# Any point in trying to upgrade a Gaggia Cubika



## Whizzbang (Sep 29, 2015)

Hi all,

need a a bit of advice. Bought a Cubika (knew I should have kept the Paros) and was wondering if it is worthwhile to do anyword on the Cubika or just bite the bullet and go for something more capable for the family.

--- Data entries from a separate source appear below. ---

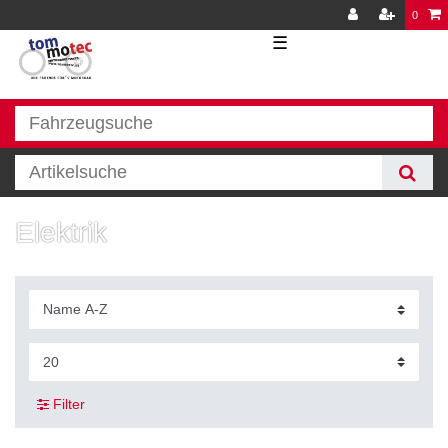
0
☰
Elektrik
Filter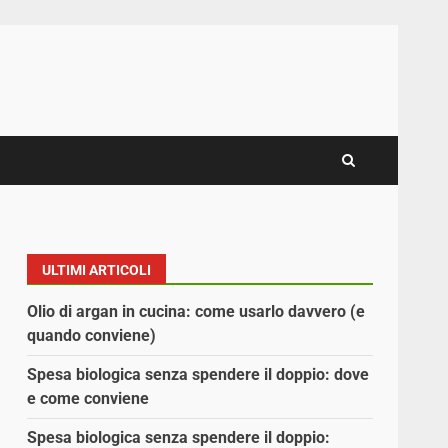
ULTIMI ARTICOLI
Olio di argan in cucina: come usarlo davvero (e
quando conviene)
Spesa biologica senza spendere il doppio: dove
e come conviene
Spesa biologica senza spendere il doppio: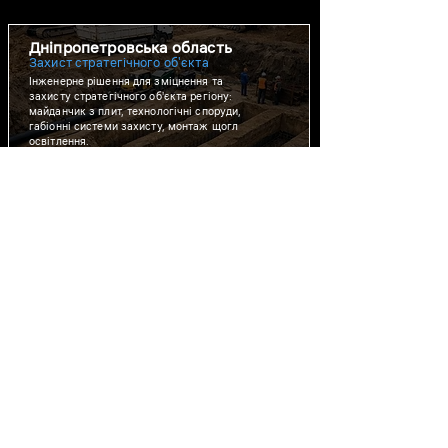
Дніпропетровська область
Захист стратегічного об'єкта
Інженерне рішення для зміцнення та
захисту стратегічного об'єкта регіону:
майданчик з плит, технологічні споруди,
габіонні системи захисту, монтаж щогл
освітлення.
6
місяців
Київщина · Полтавщина ·
Чернігівщина · Сумщина
Соціальні об'єкти
Нова школа, відновлена лікарня, культурний
простір та центр безпеки — пункт
незламності з укриттям. Об'єкти, що
повертають громадам повноцінне життя.
4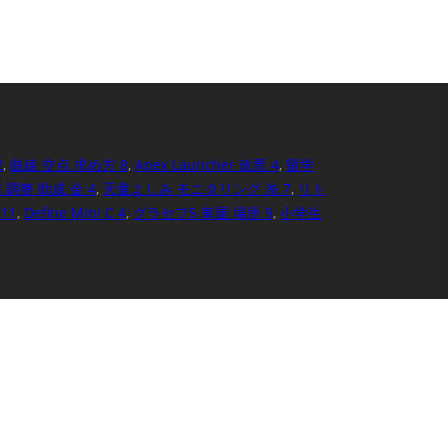
2
,
曲線 交点 求め方 8
,
Apex Launcher 改悪 4
,
留学
 調整 助成 金 4
,
天童よしみ モニタリング 糸 7
,
リト
11
,
Define Mini C 4
,
グラセフ5 車屋 場所 9
,
小学生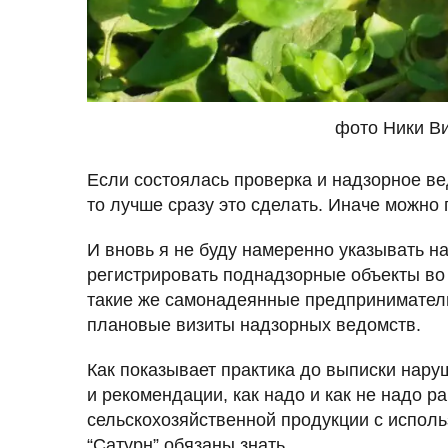
фото Ники В
Если состоялась проверка и надзорное в
то лучше сразу это сделать. Иначе можно 
И вновь я не буду намеренно указывать н
регистрировать поднадзорные объекты во
такие же самонадеянные предприниматели
плановые визиты надзорных ведомств.
Как показывает практика до выписки нар
и рекомендации, как надо и как не надо
сельскохозяйственной продукции с исполь
“Сатурн” обязаны знать.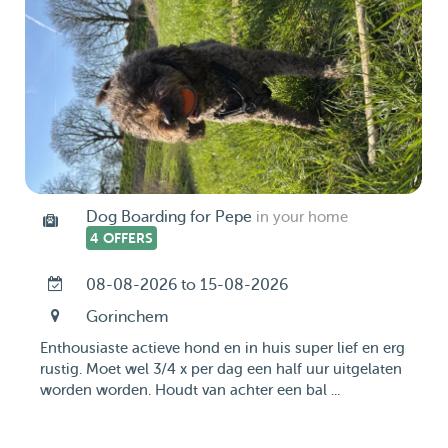
Dog Boarding for Pepe
in your home
4 OFFERS
08-08-2026 to 15-08-2026
Gorinchem
Enthousiaste actieve hond en in huis super lief en erg
rustig. Moet wel 3/4 x per dag een half uur uitgelaten
worden worden. Houdt van achter een bal ...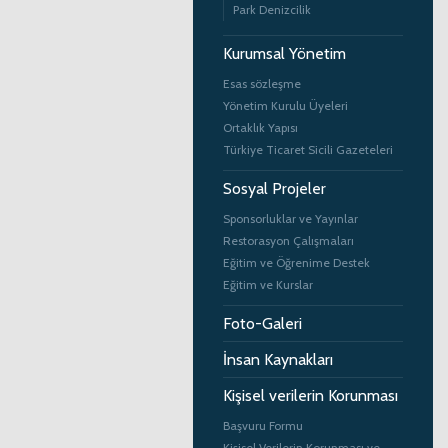
Park Denizcilik
Kurumsal Yönetim
Esas sözleşme
Yönetim Kurulu Üyeleri
Ortaklık Yapısı
Türkiye Ticaret Sicili Gazeteleri
Sosyal Projeler
Sponsorluklar ve Yayınlar
Restorasyon Çalışmaları
Eğitim ve Öğrenime Destek
Eğitim ve Kurslar
Foto-Galeri
İnsan Kaynakları
Kişisel verilerin Korunması
Başvuru Formu
Kişisel Verilerin Korunması ve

BEEN USING Nespresso for convenience of late but not getting my fix of interaction in the process


----------



## coffeechap (Apr 5, 2012)

Not a whole to be done to a cubika, bite the bullet!


----------



## Whizzbang (Sep 29, 2015)

Any recommendations in a good used machine. Pre 2009 Gaggia Classic looks like a good option for the price.


----------



## yardbent (Aug 8, 2015)

yep

just bought a 2010 Classic from a member here - brilliant

get some posts under yer belt - then access the Sales

i tried eBay............


----------



## Rhys (Dec 21, 2014)

Classic's are good, most on here have probably owned one at some point


----------



## Whizzbang (Sep 29, 2015)

Thanks all, food for thought. Might stick the Cubika on the bay and have a scout about.


----------



## Jakester (Aug 24, 2012)

I had a Cubika for a bit. It died within a year. Had to bit the bullet and got a Classic. Just sold it on here. But the difference between it and the Cubika was huge. Although I am now very spoilt with my new toy!


----------



## urbanbumpkin (Jan 30, 2013)

It would be a good time to sell the cubika with Christmas approaching.

I had one which died after a 3 weeks. I was recommended a Classic by this forum and I've not looked back since.


----------